Solutions are the **practical applications** and outcomes:
- They show what success looks like
- Often become examples in your skill
- Reveal edge cases and variations
- Demonstrate application in different contexts

**Adler's rule:** "Determine which of the problems the author has solved, and which they have not."

**Mental model:** Solutions are the "proof" that the methodology works - concrete instances of application.

Without solution extraction: theoretical skill without practical grounding, unclear what success looks like, no examples.

### WHAT to Extract

**Look for:** Examples, case studies, templates, before/after, success criteria. Types: worked examples, templates, checklists, success indicators.

**Format per solution:** Name, Problem, Application (how methodology applied), Outcome, Key factors, Transferability.

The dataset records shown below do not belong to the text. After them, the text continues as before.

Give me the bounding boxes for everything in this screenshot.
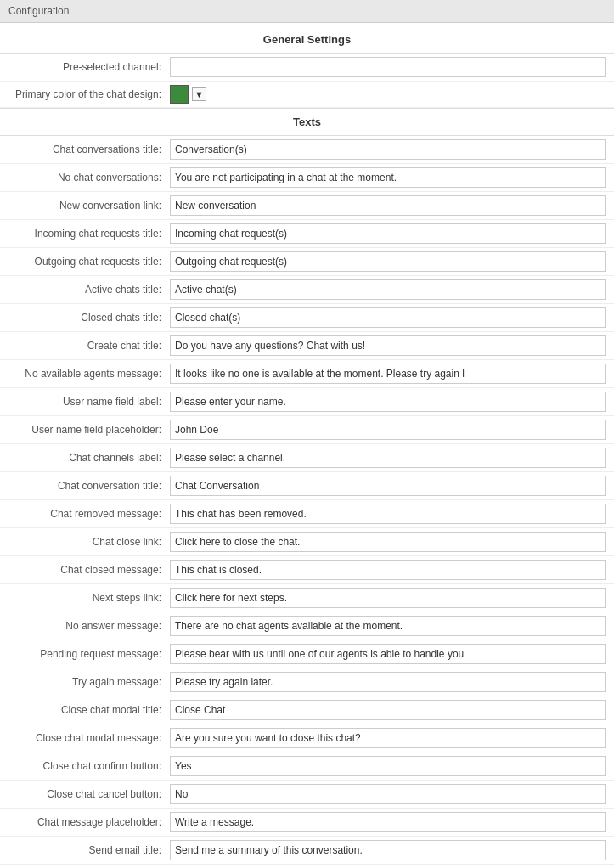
texts-section-label: Texts: [0, 108, 614, 136]
text-field-input[interactable]: [170, 195, 606, 216]
text-field-cell: [170, 809, 614, 837]
text-field-label: Chat close link:: [0, 528, 170, 556]
general-settings-table: Pre-selected channel: Primary color of t…: [0, 54, 614, 108]
color-picker-row: ▼: [170, 85, 606, 104]
text-field-input[interactable]: [170, 560, 606, 580]
text-field-input[interactable]: [170, 784, 606, 804]
text-field-cell: [170, 556, 614, 584]
text-field-input[interactable]: [170, 420, 606, 440]
text-field-row: Chat removed message:: [0, 500, 614, 528]
text-field-cell: [170, 668, 614, 696]
text-field-cell: [170, 360, 614, 388]
text-field-label: Close chat modal message:: [0, 724, 170, 752]
text-field-cell: [170, 584, 614, 612]
text-field-label: Chat closed message:: [0, 556, 170, 584]
text-field-label: Send email field placeholder:: [0, 865, 170, 869]
text-field-input[interactable]: [170, 588, 606, 608]
text-field-input[interactable]: [170, 251, 606, 272]
text-field-row: Create chat title:: [0, 332, 614, 360]
text-field-row: Chat close link:: [0, 528, 614, 556]
text-field-cell: [170, 696, 614, 724]
text-field-row: Try again message:: [0, 668, 614, 696]
text-field-label: Create chat title:: [0, 332, 170, 360]
primary-color-cell: ▼: [170, 82, 614, 108]
text-field-label: Chat conversation title:: [0, 472, 170, 500]
main-container: General Settings Pre-selected channel: P…: [0, 23, 614, 868]
pre-selected-channel-cell: [170, 54, 614, 82]
general-settings-title: General Settings: [0, 23, 614, 54]
text-field-label: User name field label:: [0, 388, 170, 416]
text-field-row: Send email title:: [0, 837, 614, 865]
text-field-input[interactable]: [170, 364, 606, 384]
text-field-input[interactable]: [170, 448, 606, 468]
text-field-label: Active chats title:: [0, 276, 170, 304]
text-field-cell: [170, 472, 614, 500]
text-field-input[interactable]: [170, 335, 606, 356]
text-field-cell: [170, 500, 614, 528]
text-field-row: User name field label:: [0, 388, 614, 416]
text-field-row: Chat channels label:: [0, 444, 614, 472]
text-field-cell: [170, 164, 614, 192]
text-field-input[interactable]: [170, 700, 606, 720]
text-field-row: Close chat confirm button:: [0, 752, 614, 781]
text-field-row: Active chats title:: [0, 276, 614, 304]
text-field-input[interactable]: [170, 728, 606, 748]
text-field-input[interactable]: [170, 532, 606, 552]
top-bar: Configuration: [0, 0, 614, 23]
text-field-label: New conversation link:: [0, 192, 170, 220]
text-field-row: Send email field placeholder:: [0, 865, 614, 869]
text-field-row: User name field placeholder:: [0, 416, 614, 444]
text-field-label: Chat conversations title:: [0, 136, 170, 164]
text-field-input[interactable]: [170, 644, 606, 664]
text-field-input[interactable]: [170, 307, 606, 328]
text-field-cell: [170, 416, 614, 444]
text-field-cell: [170, 612, 614, 640]
pre-selected-channel-input[interactable]: [170, 57, 606, 77]
text-field-input[interactable]: [170, 139, 606, 160]
text-field-input[interactable]: [170, 476, 606, 496]
text-field-input[interactable]: [170, 279, 606, 300]
text-field-row: No chat conversations:: [0, 164, 614, 192]
color-dropdown-arrow[interactable]: ▼: [192, 87, 206, 101]
text-field-label: Pending request message:: [0, 640, 170, 668]
text-field-input[interactable]: [170, 812, 606, 832]
text-field-label: Chat removed message:: [0, 500, 170, 528]
text-field-input[interactable]: [170, 756, 606, 776]
text-field-input[interactable]: [170, 672, 606, 692]
text-field-label: No chat conversations:: [0, 164, 170, 192]
color-swatch[interactable]: [170, 85, 189, 104]
text-field-row: Outgoing chat requests title:: [0, 248, 614, 276]
pre-selected-channel-row: Pre-selected channel:: [0, 54, 614, 82]
text-field-label: Chat message placeholder:: [0, 809, 170, 837]
text-field-input[interactable]: [170, 840, 606, 860]
text-field-cell: [170, 248, 614, 276]
text-field-input[interactable]: [170, 223, 606, 244]
text-field-input[interactable]: [170, 504, 606, 524]
text-field-label: No available agents message:: [0, 360, 170, 388]
text-field-cell: [170, 640, 614, 668]
text-field-row: No available agents message:: [0, 360, 614, 388]
text-field-row: Closed chats title:: [0, 304, 614, 332]
text-field-row: Chat closed message:: [0, 556, 614, 584]
text-field-cell: [170, 136, 614, 164]
pre-selected-channel-label: Pre-selected channel:: [0, 54, 170, 82]
text-field-label: Chat channels label:: [0, 444, 170, 472]
text-field-cell: [170, 332, 614, 360]
text-field-input[interactable]: [170, 616, 606, 636]
text-field-row: New conversation link:: [0, 192, 614, 220]
text-field-row: Chat conversations title:: [0, 136, 614, 164]
text-field-label: Send email title:: [0, 837, 170, 865]
text-field-row: No answer message:: [0, 612, 614, 640]
top-bar-label: Configuration: [8, 5, 69, 17]
text-field-cell: [170, 752, 614, 781]
text-field-row: Chat message placeholder:: [0, 809, 614, 837]
text-field-input[interactable]: [170, 392, 606, 412]
text-field-cell: [170, 444, 614, 472]
text-field-cell: [170, 192, 614, 220]
primary-color-label: Primary color of the chat design:: [0, 82, 170, 108]
text-field-cell: [170, 837, 614, 865]
text-field-label: No answer message:: [0, 612, 170, 640]
text-field-row: Incoming chat requests title:: [0, 220, 614, 248]
text-field-cell: [170, 781, 614, 809]
text-field-input[interactable]: [170, 167, 606, 188]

**For templates:** Name, Purpose, Structure outline, How to use (steps), Example if available.

---

## Write Step 3 Output

After completing extraction from all sections and getting user validation, write to output file:

```bash
cat > "$SESSION_DIR/step-3-output.md" << 'EOF'
# Step 3: Component Extraction Output

## Key Terms (5-15)

### [Term 1]
**Definition:** [Clear definition]
**Context:** [Why it matters]

### [Term 2]
...

## Core Propositions (5-10)

1. **[Proposition title]:** [Statement]
   - Evidence: [Support]
   - Implication: [For practice]

2. **[Proposition 2]:** ...

## Arguments & Sequences

### Argument 1: [Name]
**Premise:** [Starting condition]
**Sequence:**
1. [Step 1]
2. [Step 2]
**Conclusion:** [Result]
**Decision points:** [Choices]

### Argument 2: ...

## Solutions & Examples

### Example 1: [Name]
**Problem:** [Context]
**Application:** [How applied]
**Outcome:** [Result]

### Example 2: ...

## Gaps Identified

- [Gap 1 to address in synthesis]
- [Gap 2]

## User Validation

**Status:** [Approved / Needs revision]
**User notes:** [Feedback]

EOF
```

**Update global context:**

```bash
cat >> "$SESSION_DIR/global-context.md" << 'EOF'

## Step 3 Complete

**Components extracted:** [X terms, Y propositions, Z arguments, W examples]
**Gaps identified:** [List if any]

EOF
```

**Next step:** Step 4 (Synthesis) will read `global-context.md` + `step-3-output.md`.